Il condizionale è d’obbligo, naturalmente. Ma in questo momento è particolarmente interessante la convergenza di posizioni, di interessi e di fenomeni globali e nazionali che si sta materializzando a favore della produzione di reddito e dei suoi protagonisti. Come se una lobby (immaginaria) del lavoro avesse preso in mano all’improvviso le redini del legislatore, delle rappresentanze dell’impresa, dei sindacati e dell’opinione pubblica nel nostro Paese, mettendo in campo una strategia per spostare l’asse delle risorse economiche e dell’attenzione politica, finora concentrata sulle varie forme di rendita, in direzione del mondo del lavoro.

La scintilla da cui tutto ha avuto inizio è la crisi bellica.
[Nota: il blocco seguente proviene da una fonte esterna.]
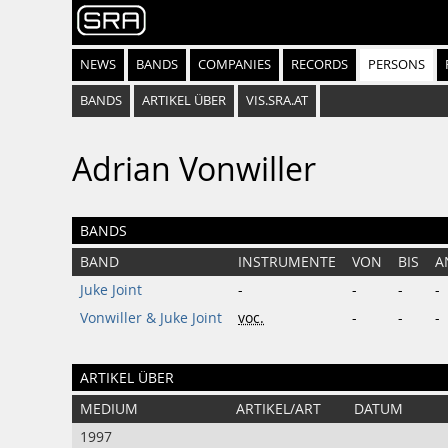
NEWS
BANDS
COMPANIES
RECORDS
PERSONS
BANDS
ARTIKEL ÜBER
VIS.SRA.AT
Adrian Vonwiller
BANDS
BAND
INSTRUMENTE
VON
BIS
A
Juke Joint
-
-
-
-
Vonwiller & Juke Joint
voc.
-
-
-
ARTIKEL ÜBER
MEDIUM
ARTIKEL/ART
DATUM
1997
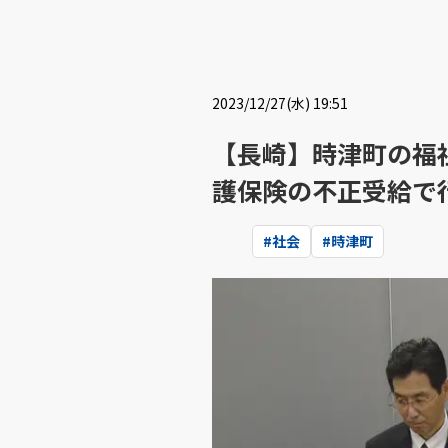
2023/12/27(水) 19:51
【長崎】時津町の福
護保険の不正受給で
#
社会
#
時津町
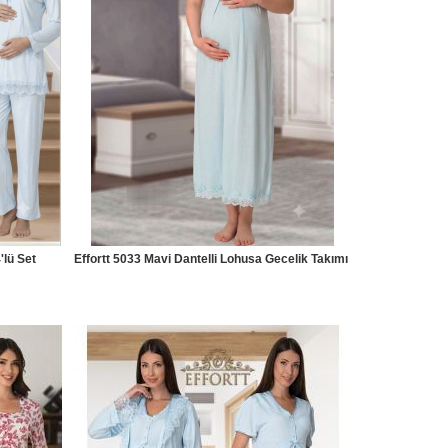
'lü Set
Effortt 5033 Mavi Dantelli Lohusa Gecelik Takımı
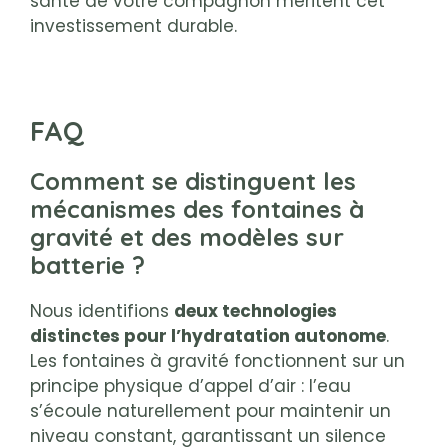
santé de votre compagnon méritent cet
investissement durable.
FAQ
Comment se distinguent les
mécanismes des fontaines à
gravité et des modèles sur
batterie ?
Nous identifions
deux technologies
distinctes pour l’hydratation autonome
.
Les fontaines à gravité fonctionnent sur un
principe physique d’appel d’air : l’eau
s’écoule naturellement pour maintenir un
niveau constant, garantissant un silence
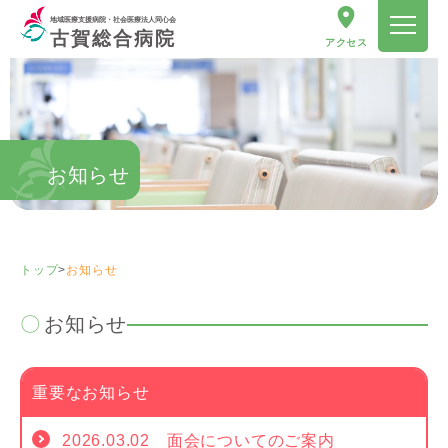
地域医療支援病院・社会医療法人同心会
古賀総合病院
アクセス
お知らせ
トップ
>
お知らせ
お知らせ
重要なお知らせ
2026.03.02 面会についてのご案内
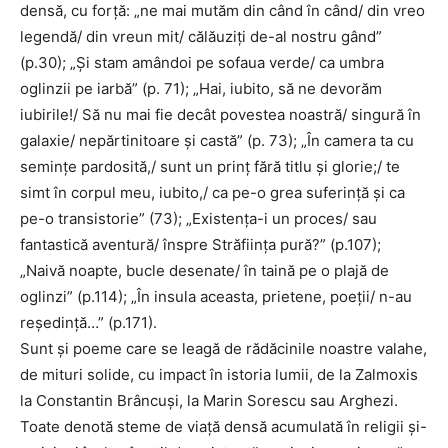
densă, cu forță: „ne mai mutăm din când în când/ din vreo
legendă/ din vreun mit/ călăuziți de-al nostru gând”
(p.30); „Și stam amândoi pe sofaua verde/ ca umbra
oglinzii pe iarbă” (p. 71); „Hai, iubito, să ne devorăm
iubirile!/ Să nu mai fie decât povestea noastră/ singură în
galaxie/ nepărtinitoare și castă” (p. 73); „În camera ta cu
semințe pardosită,/ sunt un prinț fără titlu și glorie;/ te
simt în corpul meu, iubito,/ ca pe-o grea suferință și ca
pe-o transistorie” (73); „Existența-i un proces/ sau
fantastică aventură/ înspre Străființa pură?” (p.107);
„Naivă noapte, bucle desenate/ în taină pe o plajă de
oglinzi” (p.114); „În insula aceasta, prietene, poeții/ n-au
reședință…” (p.171).
Sunt și poeme care se leagă de rădăcinile noastre valahe,
de mituri solide, cu impact în istoria lumii, de la Zalmoxis
la Constantin Brâncuși, la Marin Sorescu sau Arghezi.
Toate denotă steme de viață densă acumulată în religii și-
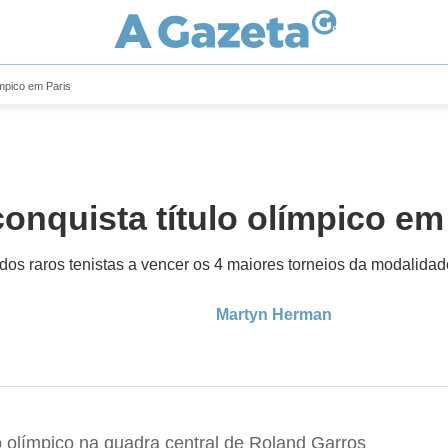
ímpico em Paris
onquista título olímpico em
dos raros tenistas a vencer os 4 maiores torneios da modalidad
Martyn Herman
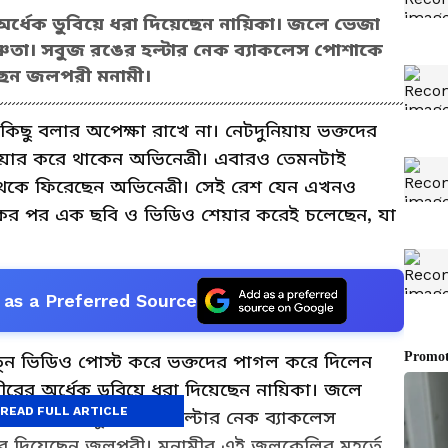
্ধেক ডুবিয়ে ধরা দিয়েছেন নায়িকা। জলে ভেজা
্ণতা। সবুজ রঙের হল্টার নেক ব্যাকলেস পোশাকে
ছেন জলপরী মনামী।
ছু বলার অপেক্ষা রাখে না। নেটদুনিয়ায় ভক্তদের
য়ার করে থাকেন অভিনেত্রী। এবারও তেমনটাই
েকে ফিরেছেন অভিনেত্রী। সেই রেশ যেন এখনও
একের পর এক ছবি ও ভিডিও শেয়ার করেই চলেছেন, যা
as a Preferred Source
নতুন ভিডিও পোস্ট করে ভক্তদের পাগল করে দিলেন
রের অর্ধেক ডুবিয়ে ধরা দিয়েছেন নায়িকা। জলে
READ FULL ARTICLE
ে উষ্ণতা। সবুজ রঙের হল্টার নেক ব্যাকলেস
 দিয়েছেন জলপরী। মনামীর এই জলকেলির মুহূর্তে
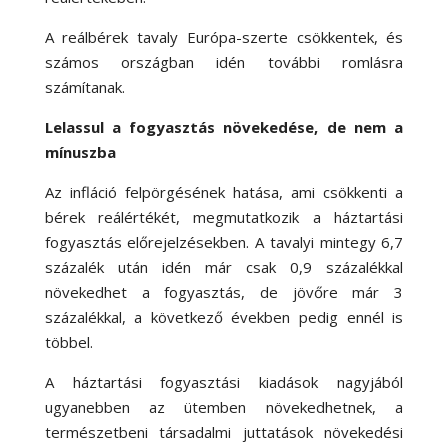
A reálbérek tavaly Európa-szerte csökkentek, és
számos országban idén további romlásra
számítanak.
Lelassul a fogyasztás növekedése, de nem a
mínuszba
Az infláció felpörgésének hatása, ami csökkenti a
bérek reálértékét, megmutatkozik a háztartási
fogyasztás előrejelzésekben. A tavalyi mintegy 6,7
százalék után idén már csak 0,9 százalékkal
növekedhet a fogyasztás, de jövőre már 3
százalékkal, a következő években pedig ennél is
többel.
A háztartási fogyasztási kiadások nagyjából
ugyanebben az ütemben növekedhetnek, a
természetbeni társadalmi juttatások növekedési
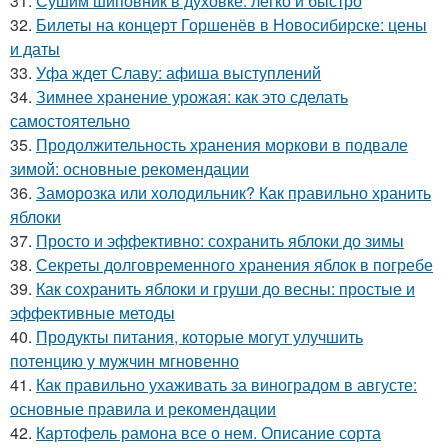
31.
Сушим шиповник в духовке: легко и быстро
32.
Билеты на концерт Горшенёв в Новосибирске: цены
и даты
33.
Уфа ждет Славу: афиша выступлений
34.
Зимнее хранение урожая: как это сделать
самостоятельно
35.
Продолжительность хранения моркови в подвале
зимой: основные рекомендации
36.
Заморозка или холодильник? Как правильно хранить
яблоки
37.
Просто и эффективно: сохранить яблоки до зимы
38.
Секреты долговременного хранения яблок в погребе
39.
Как сохранить яблоки и груши до весны: простые и
эффективные методы
40.
Продукты питания, которые могут улучшить
потенцию у мужчин мгновенно
41.
Как правильно ухаживать за виноградом в августе:
основные правила и рекомендации
42.
Картофель рамона все о нем. Описание сорта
Le due conseguenze più nefaste sul piano economico dell’invasione russa in Ucraina, l’emergenza inflazione e il caro bollette, hanno aggredito stipendi e risparmi degli italiani in modo così repentino e violento da richiedere inevitabilmente una reazione del governo. Da questo punto di vista, è utile ricordare il focus del discorso di insediamento di Giorgia Meloni alla Camera. La neo premier non si è limitata a collegare strettamente la lotta all’inflazione galoppante con un miglior trattamento fiscale del lavoro, affermando che “è indispensabile intervenire con misure volte ad accrescere il reddito disponibile delle famiglie, partendo dalla riduzione delle imposte sui premi di produttività, dall’innalzamento ulteriore della soglia di esenzione dei cosiddetti fringe benefit, dal potenziamento del welfare aziendale” e promettendo di voler “arrivare a un taglio di almeno cinque punti del cuneo in favore di imprese e lavoratori per alleggerire il carico fiscale delle prime e aumentare le buste paga dei secondi”. Ma ha fatto derivare questa intenzione del governo dal fatto che “imprese e lavoratori chiedono da tempo come priorità non rinviabile la riduzione del cuneo fiscale e contributivo”, riferendosi implicitamente alla proposta del taglio del cuneo di 16 miliardi di euro lanciata già al governo Draghi dal presidente di Confindustria Carlo Bonomi, che aveva trovato il consenso di tutti i sindacati salvo ‘emendamenti’ sui destinatari del beneficio fiscale (due terzi ai lavoratori e un terzo alle imprese per Confindustria, tutto ai lavoratori per i sindacati).

L’equazione politica è chiara: oggi tutelare gli italiani dagli shock di origine internazionale non vuol dire più (a differenza di quanto accaduto con i governi Conte rispetto alla pandemia) ricorrere a nuove forme di assistenzialismo, ma difendere con tutti i mezzi a disposizione il lavoro e i lavoratori. E la dignità di questi ultimi, perché “la povertà”, ha chiosato Giorgia Meloni, citando Papa Francesco, “non si combatte con l’assistenzialismo, la porta della dignità di un uomo è il lavoro”.

Dopo anni trascorsi a discutere di reddito di cittadinanza e navigator, una ‘celebrazione’ così netta del valore del lavoro è una novità importante. Non a caso, tra i primi e più pesanti atti ‘politici’ del nuovo governo c’è la riapertura delle porte di Palazzo Chigi ai sindacati: impossibile a oggi dire se è l’inizio di una nuova concertazione, ma anche in questo caso il segnale a favore del lavoro è forte e chiaro. Naturalmente non sarà un percorso lineare, né in discesa. I vincoli del nostro bilancio pubblico sono tali da lasciare poco spazio a sogni di gloria, come dimostrano i primi annunci della Commissione europea sul ‘nuovo£ Patto di stabilità. E la reazione della Cgil, che dovrà scegliere tra i tavoli di trattativa e la piazza, rimane un’incognita. Ma oggi, in Italia, una lobby del lavoro c’è e si vede.